** EXERCISE DETAILS **
The expected result is the full listing, retyped exactly, without a single picture.
===== GIVEN DATA =====
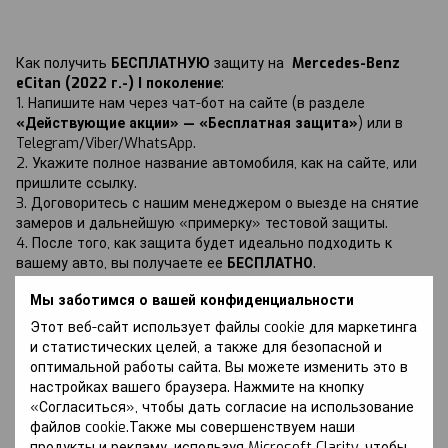
Как получить
БЕСПЛАТНУЮ
защиту на
Mercedes-Benz
eCitan (2022 г.-) I поколение
:
1. Напишите нам через чат-бот на сайте (в разделе
«Действующие акции» — «Бесплатная защита»
) или в
Telegram/Viber/WhatsApp.
2. Укажите полное название автомобиля, как на сайте, или
пришлите ссылку.
3. Договоритесь с нашим менеджером о выезде на снятие
замеров и дальнейшую «примерку» тестовой защиты.
4. После того, как защита будет идеально подходить к
вашему авто, вы получаете ее
БЕСПЛАТНО
.
Мы заботимся о вашей конфиденциальности
Этот веб-сайт использует файлы cookie для маркетинга
и статистических целей, а также для безопасной и
оптимальной работы сайта. Вы можете изменить это в
Обсуждение
настройках вашего браузера. Нажмите на кнопку
«Согласиться», чтобы дать согласие на использование
файлов cookie.Также мы совершенствуем наши
продукты и рекламу, используя Microsoft Clarity, чтобы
=====
** RESPONSE **
Как получить
БЕСПЛАТНУЮ
защиту на
Mercedes-Benz
eCitan (2022 г.-) I поколение
:
1. Напишите нам через чат-бот на сайте (в разделе
«Действующие акции» — «Бесплатная защита»
) или в
Telegram/Viber/WhatsApp.
2. Укажите полное название автомобиля, как на сайте, или
пришлите ссылку.
3. Договоритесь с нашим менеджером о выезде на снятие
замеров и дальнейшую «примерку» тестовой защиты.
4. После того, как защита будет идеально подходить к
вашему авто, вы получаете ее
БЕСПЛАТНО
.
Мы заботимся о вашей конфиденциальности
Этот веб-сайт использует файлы cookie для маркетинга
и статистических целей, а также для безопасной и
оптимальной работы сайта. Вы можете изменить это в
Обсуждение
настройках вашего браузера. Нажмите на кнопку
«Согласиться», чтобы дать согласие на использование
файлов cookie.Также мы совершенствуем наши
продукты и рекламу, используя Microsoft Clarity, чтобы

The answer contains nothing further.